About this exercise: Your answer should be the exact lines of the data below from the one containing "insights into their future academic journeys." through the one containing "India, Signs 6 MoUs"; please include nothing else.

Records for this task:
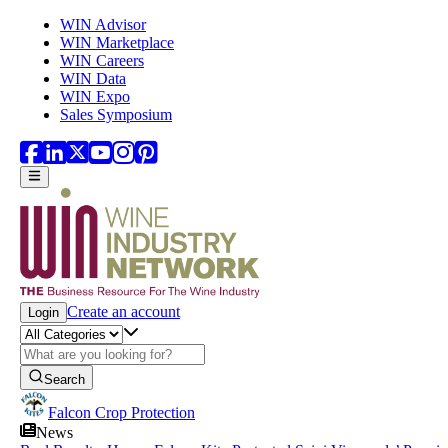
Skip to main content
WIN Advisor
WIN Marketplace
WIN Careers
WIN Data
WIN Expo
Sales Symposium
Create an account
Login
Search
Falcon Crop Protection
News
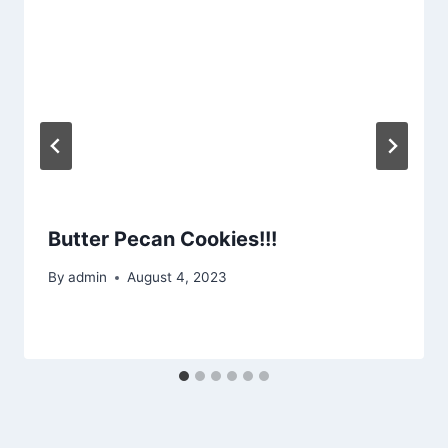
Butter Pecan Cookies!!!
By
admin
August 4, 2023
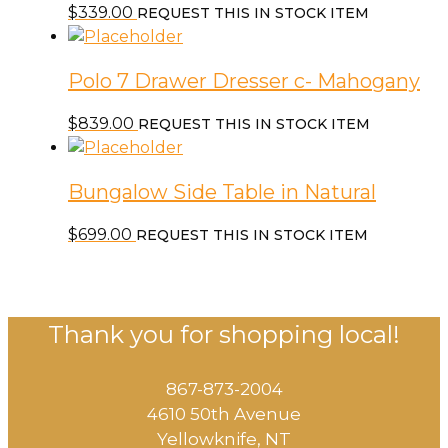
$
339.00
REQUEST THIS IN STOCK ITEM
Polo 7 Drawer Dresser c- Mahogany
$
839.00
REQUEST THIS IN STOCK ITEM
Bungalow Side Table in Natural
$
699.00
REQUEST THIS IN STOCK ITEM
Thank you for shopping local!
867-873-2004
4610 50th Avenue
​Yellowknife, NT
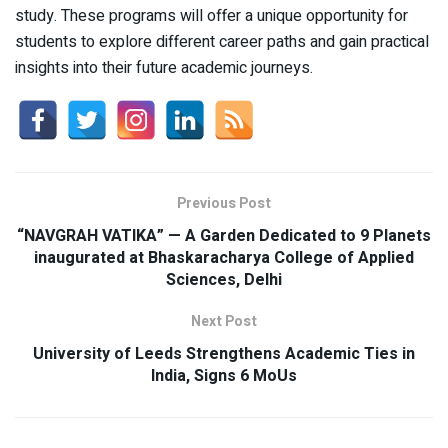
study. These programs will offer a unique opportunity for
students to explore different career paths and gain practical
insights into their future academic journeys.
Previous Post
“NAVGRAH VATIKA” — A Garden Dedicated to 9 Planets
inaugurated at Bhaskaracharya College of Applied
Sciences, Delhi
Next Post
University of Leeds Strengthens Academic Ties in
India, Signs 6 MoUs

==

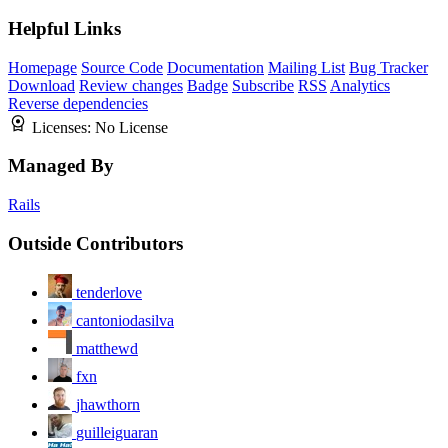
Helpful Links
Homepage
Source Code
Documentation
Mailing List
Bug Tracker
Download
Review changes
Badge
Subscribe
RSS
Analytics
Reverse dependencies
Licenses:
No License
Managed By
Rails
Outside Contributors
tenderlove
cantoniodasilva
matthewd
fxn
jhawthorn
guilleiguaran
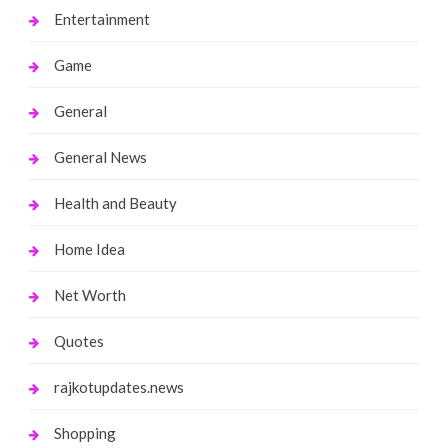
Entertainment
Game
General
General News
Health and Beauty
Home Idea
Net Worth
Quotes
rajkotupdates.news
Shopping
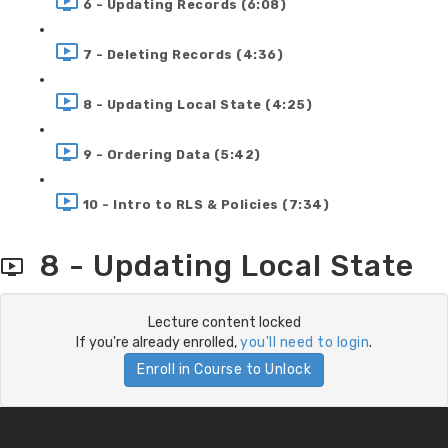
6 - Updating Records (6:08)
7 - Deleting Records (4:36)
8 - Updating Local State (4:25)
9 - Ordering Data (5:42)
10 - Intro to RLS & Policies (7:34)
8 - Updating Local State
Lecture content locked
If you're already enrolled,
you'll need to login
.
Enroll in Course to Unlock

Answer space:
insights into their future academic journeys.
Previous Post
“NAVGRAH VATIKA” — A Garden Dedicated to 9 Planets
inaugurated at Bhaskaracharya College of Applied
Sciences, Delhi
Next Post
University of Leeds Strengthens Academic Ties in
India, Signs 6 MoUs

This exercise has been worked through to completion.